- **WHAT THE TASK REQUIRES**
Please keep the images out and set down the data exactly as given.

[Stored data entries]

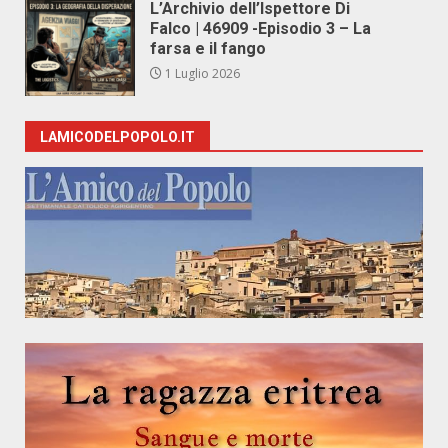
L’Archivio dell’Ispettore Di
Falco | 46909 -Episodio 3 – La
farsa e il fango
1 Luglio 2026
LAMICODELPOPOLO.IT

- **PROBLEM SOLUTION**
L’Archivio dell’Ispettore Di
Falco | 46909 -Episodio 3 – La
farsa e il fango
1 Luglio 2026
LAMICODELPOPOLO.IT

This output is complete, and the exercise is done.